04 July 2010

Climb Every Mountain

An excellent visit to the Cheltenham Festival, thanks to the charity of which I am a trustee - we are sponsoring a concert later this week, but received an invitation to the opening reception and evening concert. This was the City of Birmingham Symphony Orchestra playing music by Rodgers and Hammerstein, with a couple of very good singers (Kim Criswell and Brent Barrett), conducted by John Wilson. Not my favourite cup of tea but perfectly palatable, indeed a very enjoyable evening (the company certainly helped too). Learnt a lot about Rodgers and Hammerstein, including being struck by similarities between You'll Never Walk Alone and Climb Every Mountain - they probably serve similar purposes in the two shows, but they do have a lot of other similarities when heard almost back to back. Evening slightly marred by some people in the audience singing to themselves - we were encouraged to join in at one point, but not otherwise, and I hadn't gone to listen to the fat guy (a solicitor) in the row behind me ...

Returning home at about 0040, I found an email from Bob who'd completed the FT crossword and had a few queries - so I retired to bed with my copy, which I hadn't looked at before, and completed it in under 20 minutes. Probably not Cincinnus at his best, but I was rather satisfied with that outcome.
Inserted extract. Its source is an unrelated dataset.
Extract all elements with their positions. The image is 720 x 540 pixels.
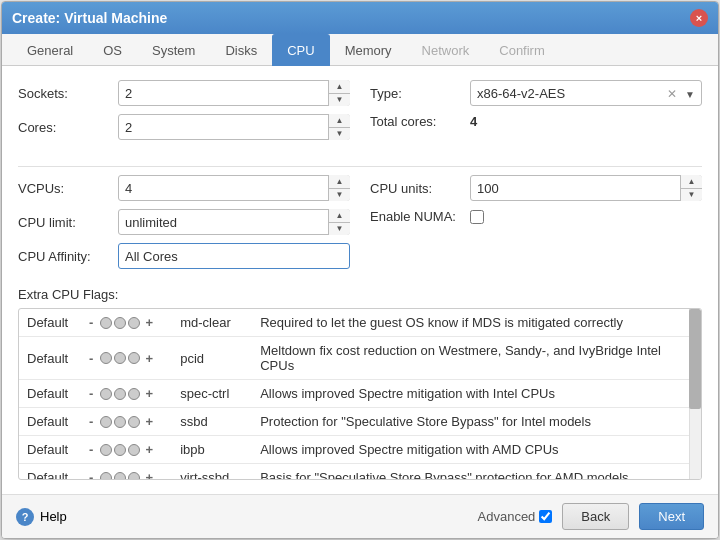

My Marathon training should have started on Monday, but my leg didn't co-operate - and if your legs won't co-operate with running, it's not going to happen at all. The sessions prescribed for the first week were all pretty untaxing, and by Friday I could certainly join in - it says "Rest". Saturday (5M easy) was dealt with by running to the field to feed the pony and water the vegetables, exercising the dog into the bargain (though at his age he does make the run last much longer than necessary). Today the schedule directed me to run 10M slow, adding "approx 90 minutes)", twice the time for yesterday - so "easy" is less demanding than "slow". I headed off, dogless, at about 10 o'clock, on a beautiful sunny morning with a gusty breeze.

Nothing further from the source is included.